We now move to a discussion of our second (abbreviated) case
study.
Case Study #2
For our second case study, we provide an example of a portfolio
that contrasts with the CRM example, representing far fewer
disagreements among the pairs. Unlike the CRM portfolio, which the
trainers had identified as a difficult-to-score portfolio, this
portfolio was chosen by the trainers as a “benchmark”
portfolio, as a clear example of a score level. And, in fact, the
three pairs of readers agreed on a score of “one,”
constructing strikingly similar stories about the portfolio. (Note 12) The possibility that
readers can be prepared to distinguish between more and less
ambiguous portfolios is an issue to which we return in our
conclusion.
Because there were few examples of “story”
disagreements in readers’ evaluations of our second case
study portfolio, we provide only a short, schematic discussion of
it, here. It is important to note, however, that the same careful
process of data analysis used in the CRM case study was used here
as well.
The teacher in this second case study portfolio organized his
instruction around a famous young adult novel, engaging his
students in a range of activities, including a mock trial of one
of the characters. The similarities in the stories constructed
across reader pairs included the following: The pairs felt that
the teacher in this portfolio controlled the classroom to the
point that the children had little or no choice in their
activities. They worried that the teacher seemed concerned about
getting his students to do exactly what he told them to with
little focus on whether the students were actually learning
anything. And they felt that dialogue in the classroom largely fit
with the teacher’s pattern of control, involving simple
question and answer, with little real “discussion.” In
general, then, the readers agreed that while the
teacher’sactivities had potential,he had no clear purposes
for them. The readers also thought the teacher had low
expectations of his students.
As with the CRM portfolio, we did see places in the data where
divergence between the pairs might have been possible. For
example, at one point Sandra seemed to treat the teacher’s
mistakes in his own writing in the portfolio as an
“editing” problem, whereas the other readers
interpreted his mistakes from the beginning as an indicator of
problems with his knowledge of English grammar. This raised the
possibility that Sandra might infer that the teacher did not have
problems, himself, with issues of grammar. However, she saw
similar grammar mistakes on the videos when he was working with
students. Thus, along with the others, she eventually read the
teacher’s mistakes in the portfolio as part of a pattern of
evidence that the teacher lacked some basic knowledge of English.
In this and in other examples, in contrast with the CRM example,
the preponderance of evidence seemed to prevent initial
ambiguities from leading to significant disagreements.

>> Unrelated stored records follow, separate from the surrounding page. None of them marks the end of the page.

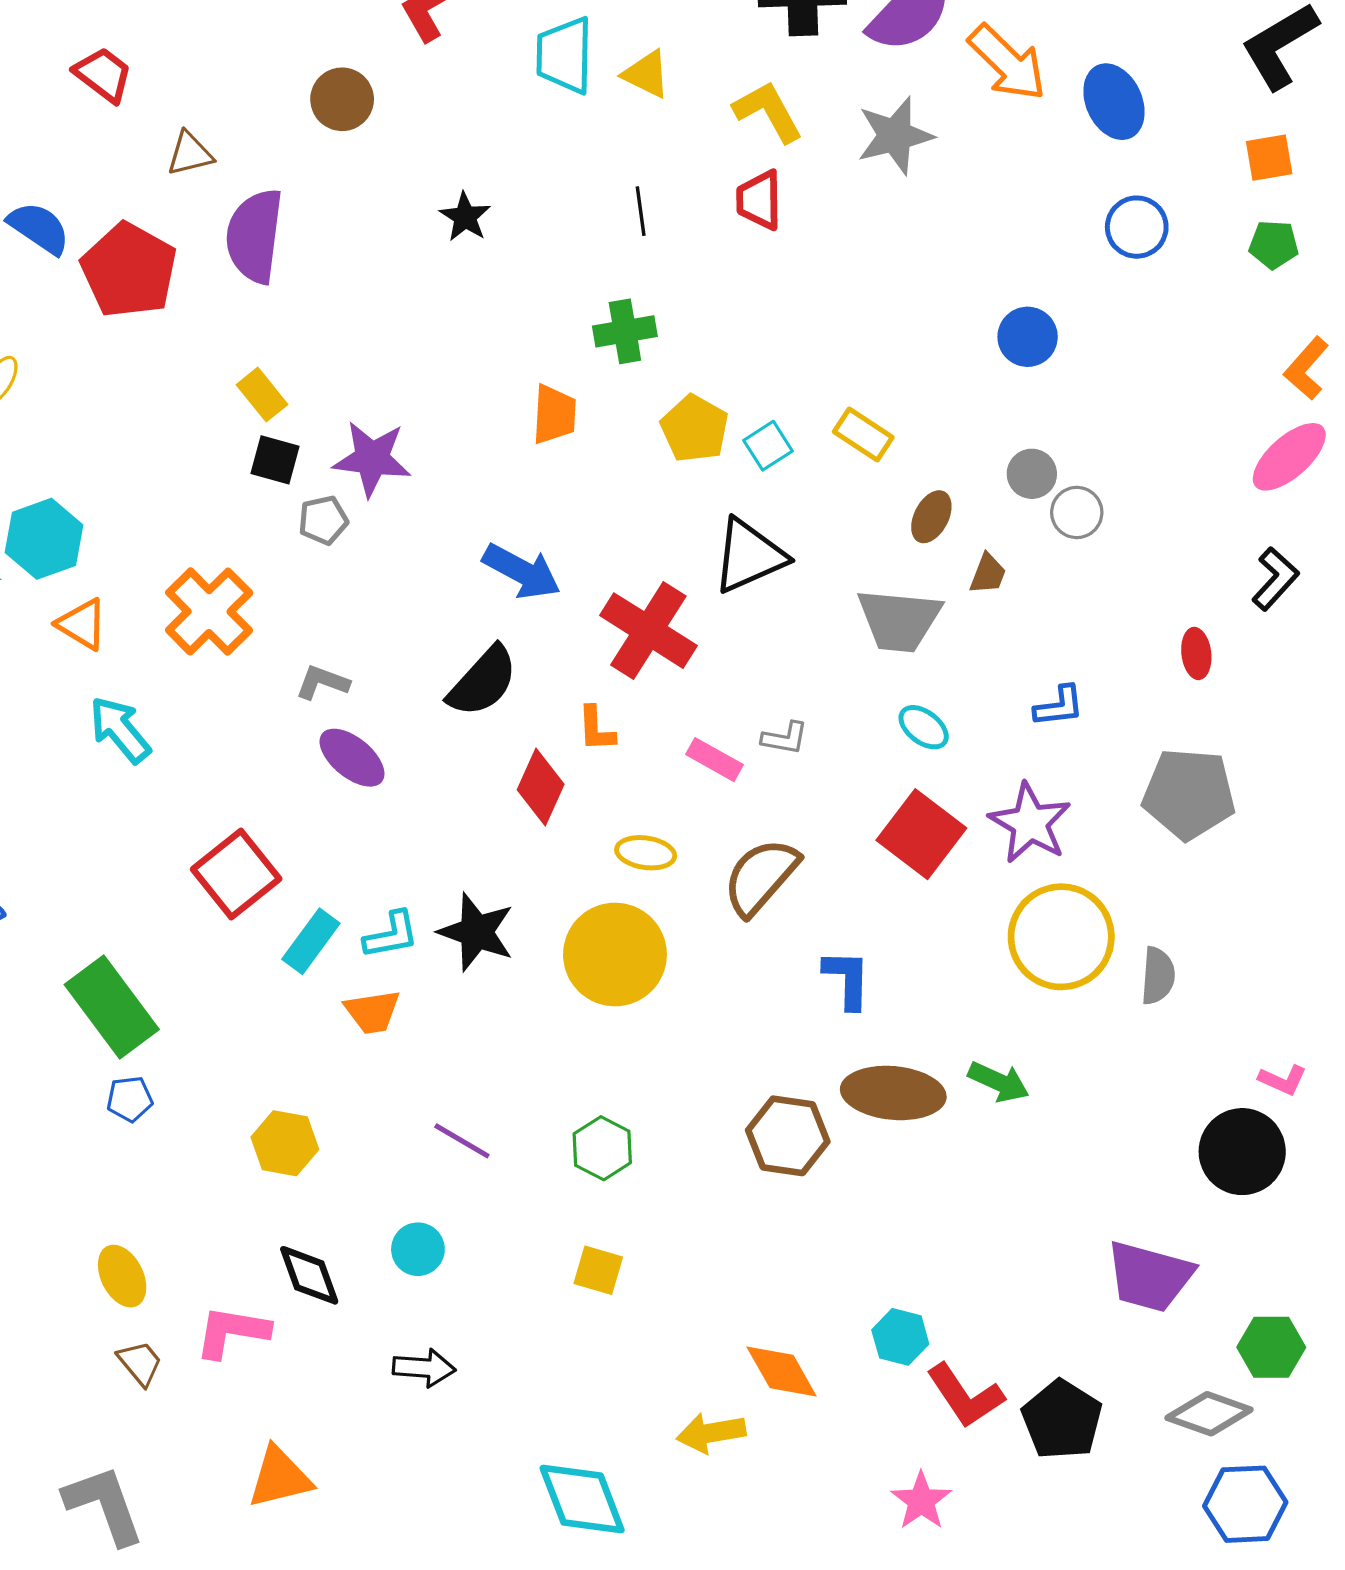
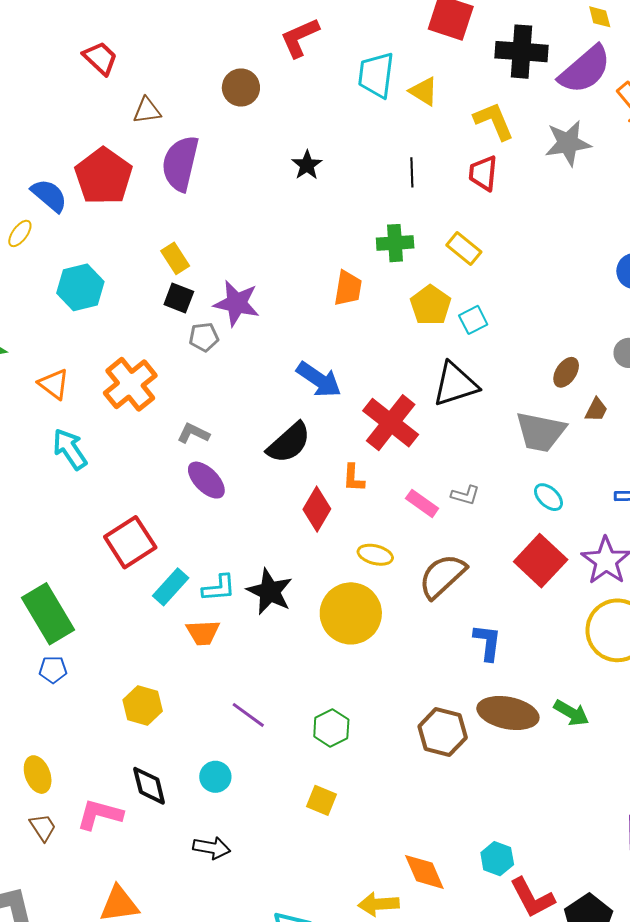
blue semicircle: (39, 228) -> (49, 195), moved
yellow rectangle: (863, 435) -> (464, 249), moved
cyan hexagon: (44, 539) -> (80, 287), moved

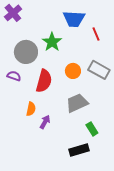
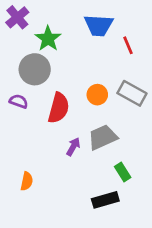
green star: (52, 42) -> (48, 39), moved
orange semicircle: (31, 109) -> (27, 181), moved
purple arrow: (45, 122) -> (73, 147), moved

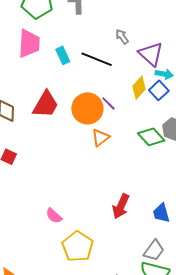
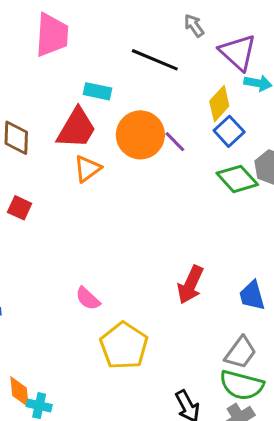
cyan rectangle: (63, 55) -> (97, 91), moved, turned -54
blue square: (159, 90) -> (229, 131), moved
purple line: (108, 103) -> (175, 142), moved
orange triangle: (100, 138) -> (87, 169), moved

On only a few generally subtle issues did disagreements between
the pairs seem to emerge. In fact, the only major disagreement
about the teacher’s performance involved interpretations of
the teacher’s ability to control his classroom. Pair 3 saw
“strengths in classroom control,” while the other two
pairs specifically noted his lack of ability in this area. In
addition, while Pair 2 simply noted his inability to control his
class, Pair 1 went further and pointed out that he
“didn’t alter his approach when” faced with a
“chaotic” environment and when “the kids were
not doing things.” For Pair 1, then, the teacher’s
response to the “chaos” in his classroom also
indicated the teacher’s inability to change his instruction
in response to challenges, something not noted by the other
pairs.
Other more subtle divergences between the pairs included their
interpretations of the “mock trial” and of the
teacher’s understanding of his students. First, with respect
to the mock trial, Pair 1 indicated that the teacher didn’t
know how a real trial works (and should have done some research to
find out). Pair 3, in contrast, didn’t see the accuracy of
the trial procedure as an issue, and in fact indicated that the
teacher should have added some “bells and whistles”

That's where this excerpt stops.